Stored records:

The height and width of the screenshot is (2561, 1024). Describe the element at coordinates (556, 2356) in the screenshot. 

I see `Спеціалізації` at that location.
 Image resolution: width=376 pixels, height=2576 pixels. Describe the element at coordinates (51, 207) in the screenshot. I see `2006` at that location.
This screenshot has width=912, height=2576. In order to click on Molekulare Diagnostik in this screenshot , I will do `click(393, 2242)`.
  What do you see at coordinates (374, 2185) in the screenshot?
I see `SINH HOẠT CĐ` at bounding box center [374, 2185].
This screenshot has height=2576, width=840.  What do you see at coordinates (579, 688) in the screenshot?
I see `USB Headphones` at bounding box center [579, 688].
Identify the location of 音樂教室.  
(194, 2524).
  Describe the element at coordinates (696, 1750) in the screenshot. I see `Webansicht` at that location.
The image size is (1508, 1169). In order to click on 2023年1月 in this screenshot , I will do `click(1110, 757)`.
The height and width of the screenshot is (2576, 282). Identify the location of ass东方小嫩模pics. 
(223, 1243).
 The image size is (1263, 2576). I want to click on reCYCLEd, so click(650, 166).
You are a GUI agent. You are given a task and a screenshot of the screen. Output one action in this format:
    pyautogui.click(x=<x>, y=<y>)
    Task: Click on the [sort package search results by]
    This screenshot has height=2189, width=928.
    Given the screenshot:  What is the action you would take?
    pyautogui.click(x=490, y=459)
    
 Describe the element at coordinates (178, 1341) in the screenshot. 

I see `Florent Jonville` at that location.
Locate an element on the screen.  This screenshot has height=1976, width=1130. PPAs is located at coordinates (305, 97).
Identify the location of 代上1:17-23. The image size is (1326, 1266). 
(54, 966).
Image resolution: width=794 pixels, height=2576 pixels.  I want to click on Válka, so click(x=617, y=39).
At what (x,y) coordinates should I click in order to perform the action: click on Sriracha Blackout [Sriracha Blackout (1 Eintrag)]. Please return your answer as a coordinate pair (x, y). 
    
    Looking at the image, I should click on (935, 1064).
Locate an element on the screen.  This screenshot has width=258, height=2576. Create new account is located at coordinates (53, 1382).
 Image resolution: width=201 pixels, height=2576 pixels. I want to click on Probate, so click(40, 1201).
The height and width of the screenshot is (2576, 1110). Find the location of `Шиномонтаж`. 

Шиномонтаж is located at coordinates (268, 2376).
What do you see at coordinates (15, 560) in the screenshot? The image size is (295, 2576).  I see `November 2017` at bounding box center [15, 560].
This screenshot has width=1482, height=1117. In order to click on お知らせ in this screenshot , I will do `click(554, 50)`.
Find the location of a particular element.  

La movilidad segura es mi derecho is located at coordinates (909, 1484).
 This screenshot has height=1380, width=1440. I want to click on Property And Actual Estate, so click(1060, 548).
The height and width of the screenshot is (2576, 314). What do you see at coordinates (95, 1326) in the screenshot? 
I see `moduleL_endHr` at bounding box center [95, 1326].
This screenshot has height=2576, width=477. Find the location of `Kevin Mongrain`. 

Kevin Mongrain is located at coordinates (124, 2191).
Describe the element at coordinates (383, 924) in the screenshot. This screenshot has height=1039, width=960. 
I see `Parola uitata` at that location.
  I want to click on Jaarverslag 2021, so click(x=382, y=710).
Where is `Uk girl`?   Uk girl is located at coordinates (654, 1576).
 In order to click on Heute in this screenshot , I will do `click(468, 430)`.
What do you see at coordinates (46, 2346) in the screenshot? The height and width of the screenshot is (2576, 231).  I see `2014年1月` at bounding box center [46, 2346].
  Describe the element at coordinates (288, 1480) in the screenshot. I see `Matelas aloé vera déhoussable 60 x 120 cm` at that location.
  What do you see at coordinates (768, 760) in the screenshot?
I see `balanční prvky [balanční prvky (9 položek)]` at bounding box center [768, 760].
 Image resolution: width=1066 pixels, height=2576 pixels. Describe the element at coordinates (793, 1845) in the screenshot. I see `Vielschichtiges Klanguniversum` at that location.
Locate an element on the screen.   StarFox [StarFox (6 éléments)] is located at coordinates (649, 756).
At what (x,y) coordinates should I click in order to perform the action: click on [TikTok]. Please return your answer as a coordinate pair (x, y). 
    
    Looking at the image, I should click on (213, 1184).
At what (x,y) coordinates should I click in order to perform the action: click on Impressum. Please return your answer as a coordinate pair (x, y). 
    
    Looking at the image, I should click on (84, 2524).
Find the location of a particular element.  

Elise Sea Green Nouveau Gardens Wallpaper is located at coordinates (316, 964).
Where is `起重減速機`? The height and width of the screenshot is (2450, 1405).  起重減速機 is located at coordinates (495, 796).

What you are asked to do: A single number is required: the count of lines in the entries that include the word "Where".

Finished task: 2